Sayın çoğunluk ile aramızda oluşan uyuşmazlık, temyiz incelemesine konu kararın değer itibariyle verildiği anda kesin olup olmadığı, bir başka ifadeyle temyiz incelemesinin mümkün olup olmadığı noktasında toplanmaktadır.
Temyize ilişkin hükümler 6100 sayılı HMK da düzenlendiğine göre aynı Yasa'nın 448. maddesi “Zaman bakımından uygulanma” başlığıyla “Bu kanun hükümleri, tamamlanmış işlemleri etkilememek kaydıyla derhal uygulanır.” demektedir.
Diğer yandan 3402 sayılı Kadastro Kanunu’nun Ek madde 6 ise “…kadastro öncesi nedene dayalı olarak açılan davalarda genel mahkemelerin verdiği kararlar …..miktar veya değerine bakılmaksızın 12/1/2011 tarihli ve 6100 sayılı Hukuk Muhakemeleri Kanunu hükümlerine göre istinaf veya temyiz kanun yoluna başvurulabilir.” şeklindedir. Söz konusu bu düzenleme 22.07.2020 tarihli 7251 sayılı Yasa'nın 53. maddesi ile getirilmiştir. Yürürlük tarihi ise 28.07.2020'dir.
6100 sayılı HMK’nın geçici 3. maddesi ise “Bölge adliye mahkemelerinin …göreve başlama tarihine kadar, 1086 sayılı Kanunun temyize ilişkin yürürlükteki hükümlerinin uygulanmasına devam olunur…” şeklinde düzenlenmiştir.
1086 sayılı Hukuk Usulü Muhakemeleri Kanunu’nun 427/2. maddesi ise, “miktar veya değeri birmilyar lirayı geçmeyen taşınır mal ve alacak davalarına ilişkin nihai kararlar kesindir.” demek suretiyle gayrimenkullere ilişkin uyuşmazlıklarda değere bakılmaksızın temyiz yolunun açık olduğu belirtilmiştir.

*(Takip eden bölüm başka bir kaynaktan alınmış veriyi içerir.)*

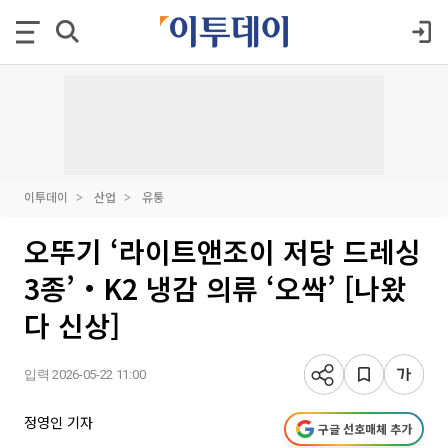
이투데이
산업
유통
오뚜기 ‘라이트앤조이 저당 드레싱
3종’‧K2 냉감 의류 ‘오싹’ [나왔
다 신상]
입력 2026-05-22 11:00
정영인 기자
구글 선호매체 추가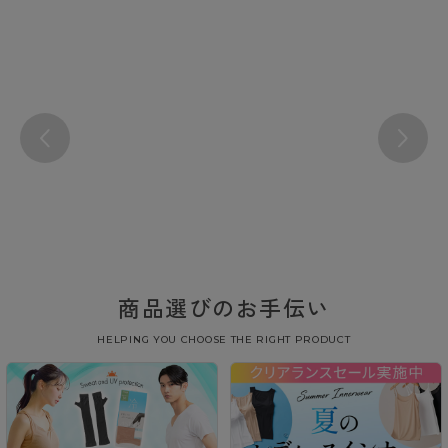
商品選びのお手伝い
HELPING YOU CHOOSE THE RIGHT PRODUCT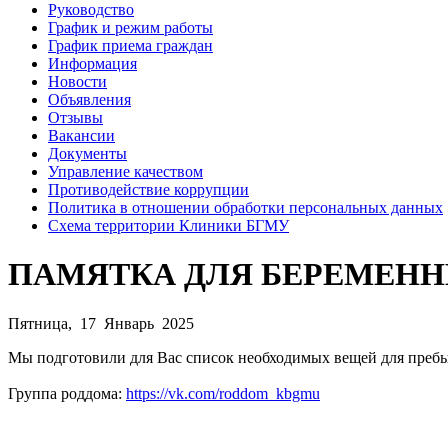
Руководство
График и режим работы
График приема граждан
Информация
Новости
Объявления
Отзывы
Вакансии
Документы
Управление качеством
Противодействие коррупции
Политика в отношении обработки персональных данных
Схема территории Клиники БГМУ
ПАМЯТКА ДЛЯ БЕРЕМЕНН
Пятница, 17 Январь 2025
Мы подготовили для Вас список необходимых вещей для пребы
Группа роддома:
https://vk.com/roddom_kbgmu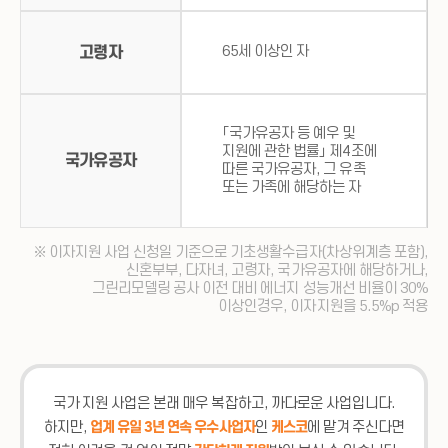
고령자
65세 이상인 자
「국가유공자 등 예우 및
지원에 관한 법률」 제4조에
국가유공자
따른 국가유공자, 그 유족
또는 가족에 해당하는 자
※ 이자지원 사업 신청일 기준으로 기초생활수급자(차상위계층 포함),
신혼부부, 다자녀, 고령자, 국가유공자에 해당하거나,
그린리모델링 공사 이전 대비 에너지 성능개선 비율이 30%
이상인경우, 이자지원을 5.5%p 적용
국가 지원 사업은 본래 매우 복잡하고, 까다로운 사업입니다.
업계 유일 3년 연속 우수사업자
케스코
하지만,
인
에 맡겨 주신다면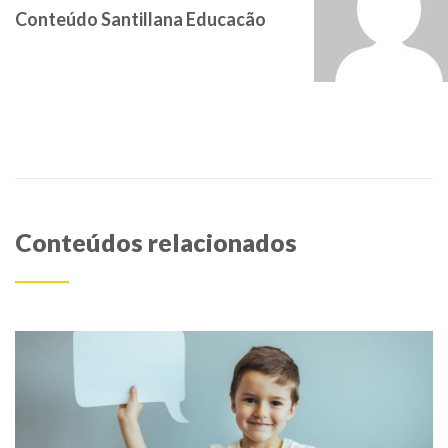
Conteúdo Santillana Educacão
Conteúdos relacionados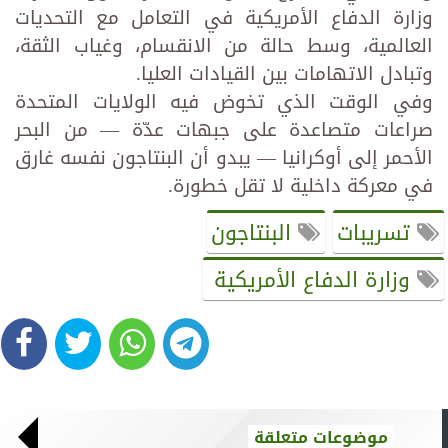
وزارة الدفاع الأمريكية في التعامل مع التحديات
العالمية، وسط حالة من الانقسام، وغياب الثقة،
وتبادل الاتهامات بين القيادات العليا.
وفي الوقت الذي تخوض فيه الولايات المتحدة
صراعات متصاعدة على جبهات عدّة — من البحر
الأحمر إلى أوكرانيا — يبدو أن البنتاجون نفسه غارق
في معركة داخلية لا تقل خطورة.
تسريبات
البنتاجون
وزارة الدفاع الأمريكية
موضوعات متعلقة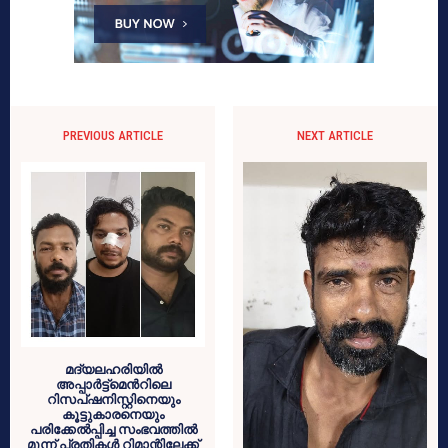
PREVIOUS ARTICLE
NEXT ARTICLE
മദ്യലഹരിയിൽ
അപ്പാർട്ട്മെൻറിലെ
റിസപ്ഷനിസ്റ്റിനെയും
കൂട്ടുകാരനെയും
പരിക്കേൽപ്പിച്ച സംഭവത്തിൽ
മൂന്ന് പ്രതികൾ റിമാന്റിലേക്ക്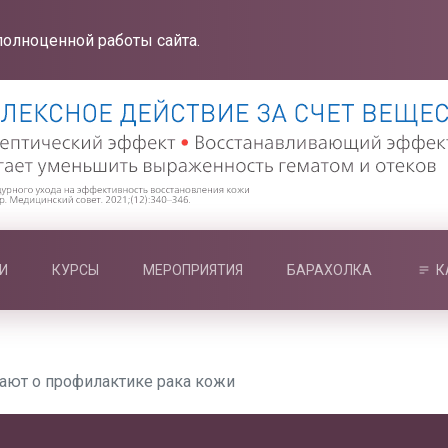
полноценной работы сайта.
И
КУРСЫ
МЕРОПРИЯТИЯ
БАРАХОЛКА
К
ают о профилактике рака кожи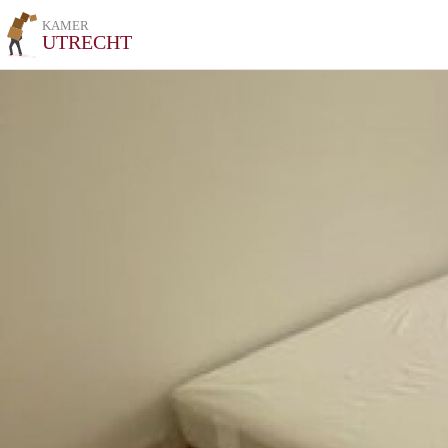
KAMER
UTRECHT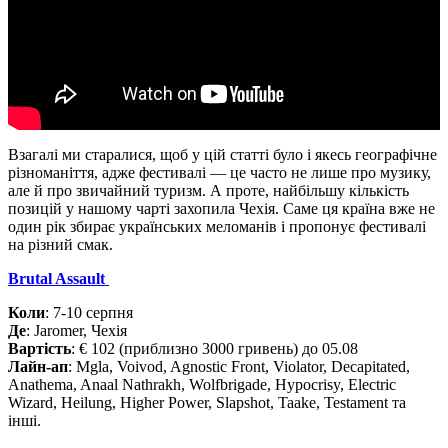
Взагалі ми старалися, щоб у цій статті було і якесь географічне
різноманіття, адже фестивалі — це часто не лише про музику,
але й про звичайний туризм. А проте, найбільшу кількість
позицій у нашому чарті захопила Чехія. Саме ця країна вже не
один рік збирає українських меломанів і пропонує фестивалі
на різний смак.
Brutal Assault
Коли
: 7-10 серпня
Де
: Jaromer, Чехія
Вартість
: € 102 (приблизно 3000 гривень) до 05.08
Лайн-ап
: Mgla, Voivod, Agnostic Front, Violator, Decapitated,
Anathema, Anaal Nathrakh, Wolfbrigade, Hypocrisy, Electric
Wizard, Heilung, Higher Power, Slapshot, Taake, Testament та
інші.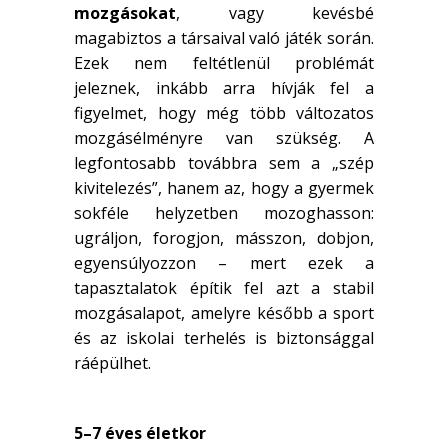
mozgásokat
, vagy kevésbé
magabiztos a társaival való játék során.
Ezek nem feltétlenül problémát
jeleznek, inkább arra hívják fel a
figyelmet, hogy még több változatos
mozgásélményre van szükség. A
legfontosabb továbbra sem a „szép
kivitelezés”, hanem az, hogy a gyermek
sokféle helyzetben mozoghasson:
ugráljon, forogjon, másszon, dobjon,
egyensúlyozzon – mert ezek a
tapasztalatok építik fel azt a stabil
mozgásalapot, amelyre később a sport
és az iskolai terhelés is biztonsággal
ráépülhet.
5–7 éves életkor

HMK’nın temyiz edilemeyen kararlar başlıklı 362. maddesinin 1-a bendi ise, “Miktar veya değeri kırk bin Türk Lirasını (bu tutar dahil) geçmeyen davalara ilişkin kararlar.” demek suretiyle temyiz sınırını belirlemiştir. Bu miktarın her yıl yeniden değerleme suretiyle arttırıldığı izahtan varestedir.
Bölge adliye mahkemeleri ise bilindiği üzere 20.07.2016 tarihinde faaliyete başlamıştır.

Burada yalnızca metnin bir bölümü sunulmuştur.